Göğsümde hüzün yağmurları

ıslak nem tutan kirpiklerim

üzerime yağan sağanak yağmura

ne çare!

 

Ben bir çare mahdum, divane

Huda’ya bıraktım hâlimi, tahinimi

kabristanın kapıları açık

bekler beni,

yaşımın genç olması

ne çare!

 

Ölürüm Bir Gülüşüne

Erkan Düz

-Oğlum Abdullah’a..

Bilirim nice servetler etmez senin terazinde bir dirhem

bir çaydır dünya ve içindekilere bedel

ne temiz bir yüreğin var, yok eşi evrende

selam olsun der geçersin hep teşekkür yerine

ne güzel gözlerine bakmak ve solumak doyumsuz kokunu

 

Seninle yaşamak, sen gibi olmaya en yakın

bıkmadım, usanmak ne kelime zannetme sakın

sözün haktır, bir bakmışsın resulden bir dize

gayıpdan bir kelime ya da efsunlu bir ayet

içinin dışa vurmasıdır bilirim ki ne hayret

nedir masumiyet deseler, elim sana işaret

kim dara düşse seni hatırlar, ne olur bize dua et

merak etmekteyim, derilerin bile dile geldiği gün

lütuf sahibinin sonsuz kereminden payına düşen

say ki yaşamadın tatmadın bu yalancı lezzeti

 

İşte ebedi yurt, zaman durmuş ve sınırsız mekân

budur işte gerçek son, nihai kurtuluş

kimdir kaybeden acep kime acınır

biz miyiz zararda yoksa sen misin heyhat!

bir zaman haykırmıştın uyanın ey insanlar!

yeter uyuduğunuz bu gaflet uykusundan

boyanın demiştin hakkın boyasıyla

öyle buyurmuştu pak Resul

garip olacaktı bu dava, öyle gelmişti zira

ne mutlu olabilmek o gariplerden

 

Sormuştum bir gün sana

anar mısın be evlat, babanın evladından

herkesin diğerinden, hızla kaçtığı o gün

ey Allah’ım! Mağfiret kanatlarınla kuşat

bugün acı babama, o nasıl acıdıysa bana

der misin be evlat, sual etmiştim sana

imkanı yok,  dedin çabuk davran arttır amelin

fazla ümit şeytandandır dalma gaflete kendin bil

etme eyleme dedim acı garip babana

sonra sarıldın bir buse kondurdun yanağıma

unutma bu hayat fani, evvel gelenler hani?

aldanma albenisine bil yolculuk uzun

bu gün yol azığı topla durma çabuk ol

hava da epey sıcak menzil uzak gündüzün

tüm yaşadığın, yolculuk sırası, küçük bir mola

 

Say ki soluklanmak yaz sıcağında çınar altında

sonra koyulmak ne uzun ince yola

unutma bu yol senin değil ne de civar

tez varmaktır ziyansız Hedefine pek az var

 

Sana gülistan, sana kolay, etmezsin gam

biz kaybedenler o gün kaçış nereye

keşke toprak olsaydık denilen dem

boşa gitmemiş eyvah!

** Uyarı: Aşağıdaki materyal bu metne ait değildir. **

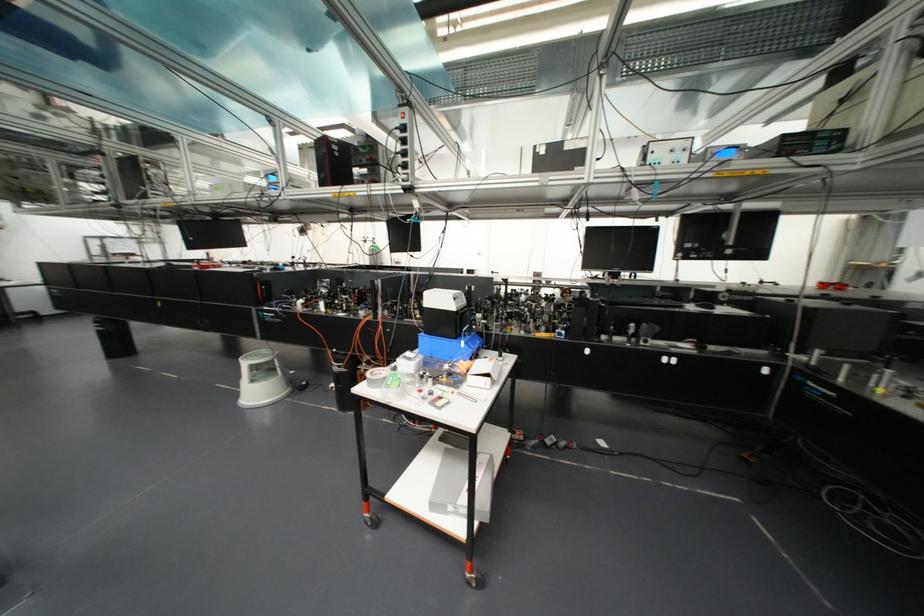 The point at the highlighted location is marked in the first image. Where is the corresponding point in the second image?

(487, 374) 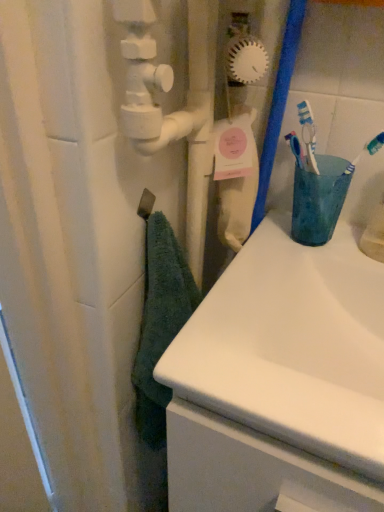 Question: Is matte plastic cup at right wider than teal soft towel at left?

Choices:
 (A) yes
 (B) no

Answer: (A)

Question: From the image's perspective, is matte plastic cup at right on teal soft towel at left?

Choices:
 (A) no
 (B) yes

Answer: (B)

Question: Is matte plastic cup at right not inside teal soft towel at left?

Choices:
 (A) yes
 (B) no

Answer: (A)

Question: Could you tell me if matte plastic cup at right is facing teal soft towel at left?

Choices:
 (A) no
 (B) yes

Answer: (A)

Question: Is matte plastic cup at right positioned far away from teal soft towel at left?

Choices:
 (A) yes
 (B) no

Answer: (B)

Question: Considering the relative positions of matte plastic cup at right and white glossy sink at center in the image provided, is matte plastic cup at right to the left or to the right of white glossy sink at center?

Choices:
 (A) right
 (B) left

Answer: (A)

Question: In terms of width, does matte plastic cup at right look wider or thinner when compared to white glossy sink at center?

Choices:
 (A) wide
 (B) thin

Answer: (B)

Question: Looking at the image, does matte plastic cup at right seem bigger or smaller compared to white glossy sink at center?

Choices:
 (A) big
 (B) small

Answer: (B)

Question: Would you say matte plastic cup at right is inside or outside white glossy sink at center?

Choices:
 (A) outside
 (B) inside

Answer: (A)

Question: From a real-world perspective, relative to matte plastic cup at right, is white glossy sink at center vertically above or below?

Choices:
 (A) above
 (B) below

Answer: (B)

Question: In the image, is white glossy sink at center positioned in front of or behind matte plastic cup at right?

Choices:
 (A) behind
 (B) front

Answer: (B)

Question: From the image's perspective, is white glossy sink at center above or below matte plastic cup at right?

Choices:
 (A) below
 (B) above

Answer: (A)

Question: Considering the positions of white glossy sink at center and matte plastic cup at right in the image, is white glossy sink at center bigger or smaller than matte plastic cup at right?

Choices:
 (A) small
 (B) big

Answer: (B)

Question: Considering the relative positions of teal soft towel at left and white glossy sink at center in the image provided, is teal soft towel at left to the left or to the right of white glossy sink at center?

Choices:
 (A) left
 (B) right

Answer: (A)

Question: Considering the positions of teal soft towel at left and white glossy sink at center in the image, is teal soft towel at left taller or shorter than white glossy sink at center?

Choices:
 (A) short
 (B) tall

Answer: (B) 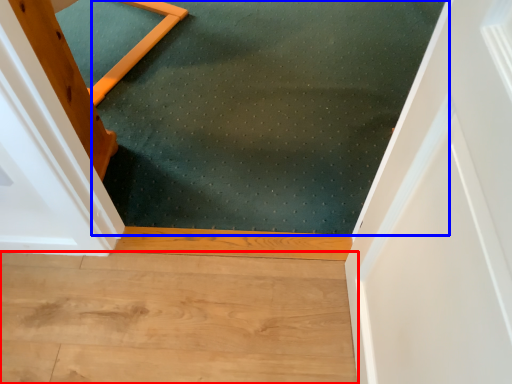 Question: Among these objects, which one is farthest to the camera, hardwood (highlighted by a red box) or mat (highlighted by a blue box)?

Choices:
 (A) hardwood
 (B) mat

Answer: (B)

Ne zerre kötülük ne de iyiliğim

kim tutar elimden ne kıymeti var zenginliğin

bir güzel davranış bir tatlı kelime, bir gönülden yakarış

bugün işler başından aşkın sevenler bile ayrı yöne kaçış

 

Bilirim en değerli amelimsin, tükenmeyen yol azığım

güneş yaklaştırıldı beyinler kaynıyor mesafe bir arşın

saçıldı önümüze yaptıklarımız ne bir eksik var ne de fazla

kimi ameller var ki ağılığı dağlar aşırı yer ve gök şahidi

bugün hasılat günü, ne gam var artık ne de keder

dünyada kaldı yeis ve dert içinde geçen hüzünlü günler

 

Ey bu günahsız emanete sahip çıkan günahkâr can

gir kullarımın arasına, razı olmuş ve olunmuş nefis

sana sevinç, sana bayram, sana cennet bugün

selam yurdundasın yok tasan gül de gül.

 

                                                                

Sen Benim Mantığımsın

Mustafa Ayyürek

Dünyaca ünlü Nobel Ekonomi ödüllü bir matematikçi... Hayatının büyük bir kısmı trajedilerle geçen ve hastalığından dolayı herkes tarafından dışlanan biri. Yakın dostu, arkadaşı ve çevresi çok ama çok sınırlı... Neredeyse hiç kimsesi olmayan; ketum, deli, çekingen ama tüm bunların yanında katıksız bir deha… Yalnız, çoğu zaman yapayalnız bir kurt… Yalnız bir kurt oluşu onun dünyası için belli ölçülerde bir avantaj gibi görünse de bu asla doğru değildir.  Bu matematikçi kim biliyor musunuz? Hayır mı? Bu, John Nash.  Tam adıyla John Forbes NASH.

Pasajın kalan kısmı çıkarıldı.